O sentimento de si
O campeonato acabou. Um sistema elitista que só olha para o topo das classificações, que exalta vencedores e vocifera contra os que perdem, esmorece aquando da luta pela permanência onde a alegria pelos que se salvam se amolece com as lágrimas de quem é despromovido. Sentimentos vários que este fenómeno transmite onde durante 33 jornadas só se vislumbra Porto, Benfica, Braga e Sporting e na 34.ª jornada faz-se zapping em vários canais à espera que não desça ninguém. Na última jornada, com duas posições que dão a descida de divisão, foi emocionante ver jogos disputados com um esforço estoico, nuns nervos inimagináveis. Parecia o regresso ao espírito amador que mantém o povo colado ao ecrã, onde as lágrimas dos sobreviventes comovem, contrapondo a aflição dos que se iam afogando.
Depois voltamos a olhar para a cidade. Toda a gente mascarada como se o Carnaval durasse o ano inteiro, ao jeito MMA cidadãos dão cotoveladas como nova forma de cumprimento, outros tocam antebraços simulando um duelo, outros um OK com o dedo polegar ao ritmo de um piscar de olho, e outros adeptos do namasté asiático, mais afastado e menos viral. Observa-se também um alegre entrelaçar de dedos de felicidade e júbilo. Todo o mundo esfrega as mãos, fingindo a felicidade suprema. Mas não é assim. Há preocupação e tristeza, receio pelo viajante desconhecido. Há necessidades básicas, económicas e de saúde, que há que solucionar. O futebol vai encobrindo esse sofrimento.
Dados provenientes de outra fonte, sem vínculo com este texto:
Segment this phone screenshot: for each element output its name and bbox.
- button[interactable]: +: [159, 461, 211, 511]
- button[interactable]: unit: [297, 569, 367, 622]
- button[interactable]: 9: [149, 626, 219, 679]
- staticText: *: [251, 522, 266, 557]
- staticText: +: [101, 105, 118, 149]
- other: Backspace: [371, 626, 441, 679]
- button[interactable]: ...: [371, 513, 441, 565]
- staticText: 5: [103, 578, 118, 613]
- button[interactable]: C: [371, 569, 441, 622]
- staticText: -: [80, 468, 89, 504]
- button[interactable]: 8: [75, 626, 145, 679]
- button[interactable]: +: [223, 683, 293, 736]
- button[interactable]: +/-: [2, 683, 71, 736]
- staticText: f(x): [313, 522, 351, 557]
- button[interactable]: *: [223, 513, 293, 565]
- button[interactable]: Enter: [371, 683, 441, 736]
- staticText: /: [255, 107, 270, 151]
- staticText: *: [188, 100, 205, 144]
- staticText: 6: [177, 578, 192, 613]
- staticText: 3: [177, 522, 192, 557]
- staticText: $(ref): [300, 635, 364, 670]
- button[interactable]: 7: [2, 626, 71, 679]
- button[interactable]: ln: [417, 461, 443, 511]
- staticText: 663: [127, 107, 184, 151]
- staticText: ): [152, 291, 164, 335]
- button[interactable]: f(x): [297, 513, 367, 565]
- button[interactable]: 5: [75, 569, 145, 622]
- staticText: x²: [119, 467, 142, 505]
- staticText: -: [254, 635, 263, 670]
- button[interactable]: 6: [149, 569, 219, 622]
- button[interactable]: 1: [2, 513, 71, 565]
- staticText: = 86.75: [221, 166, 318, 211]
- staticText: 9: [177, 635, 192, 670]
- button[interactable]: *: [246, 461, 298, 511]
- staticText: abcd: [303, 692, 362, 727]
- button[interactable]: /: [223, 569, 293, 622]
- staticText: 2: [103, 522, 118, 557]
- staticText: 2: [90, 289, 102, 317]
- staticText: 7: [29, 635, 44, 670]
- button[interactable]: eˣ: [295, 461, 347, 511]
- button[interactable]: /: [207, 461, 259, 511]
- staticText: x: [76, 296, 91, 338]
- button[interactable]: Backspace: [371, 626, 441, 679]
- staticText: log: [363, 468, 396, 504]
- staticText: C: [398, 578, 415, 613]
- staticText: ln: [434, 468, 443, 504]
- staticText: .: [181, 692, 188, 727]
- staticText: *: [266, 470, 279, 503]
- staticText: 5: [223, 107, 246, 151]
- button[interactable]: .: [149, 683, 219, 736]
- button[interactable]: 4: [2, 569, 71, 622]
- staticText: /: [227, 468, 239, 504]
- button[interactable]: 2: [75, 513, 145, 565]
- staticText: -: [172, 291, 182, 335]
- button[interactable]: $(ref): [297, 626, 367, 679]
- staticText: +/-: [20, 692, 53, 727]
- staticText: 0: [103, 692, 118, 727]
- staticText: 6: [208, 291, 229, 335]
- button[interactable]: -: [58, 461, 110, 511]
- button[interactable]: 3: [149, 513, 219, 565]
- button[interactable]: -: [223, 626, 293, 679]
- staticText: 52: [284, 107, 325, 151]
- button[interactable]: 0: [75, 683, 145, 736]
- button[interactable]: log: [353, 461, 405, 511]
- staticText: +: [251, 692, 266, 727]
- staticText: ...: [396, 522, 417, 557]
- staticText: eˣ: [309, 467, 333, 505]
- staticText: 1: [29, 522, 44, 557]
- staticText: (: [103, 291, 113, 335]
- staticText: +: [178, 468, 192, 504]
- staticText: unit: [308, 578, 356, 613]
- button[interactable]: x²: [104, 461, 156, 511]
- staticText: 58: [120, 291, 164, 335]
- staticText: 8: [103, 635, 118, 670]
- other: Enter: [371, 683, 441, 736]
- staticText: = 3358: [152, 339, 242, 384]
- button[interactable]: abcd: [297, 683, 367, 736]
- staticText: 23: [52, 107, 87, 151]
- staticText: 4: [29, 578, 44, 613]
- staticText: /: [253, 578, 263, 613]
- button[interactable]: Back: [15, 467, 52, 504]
A Taça já terminou. A pureza do povo associado ao futebol. Neste dia de Taça não houve bifanas nem cachorros com garrafões de tintol; nem cores, nem bandeiras, nem ranchos. Mas houve festa nas casas de Portugal. E esta será a lição mágica para quem dirige o futebol, que mantendo corpo, emoção e consciência, para continuar a vender este produto ao preço que seja, sem infetar a genuinidade, o poder selvagem e a força espiritual de um jogo que não necessita assim tanto de se modernizar para nos seguir fascinando como se fôssemos crianças.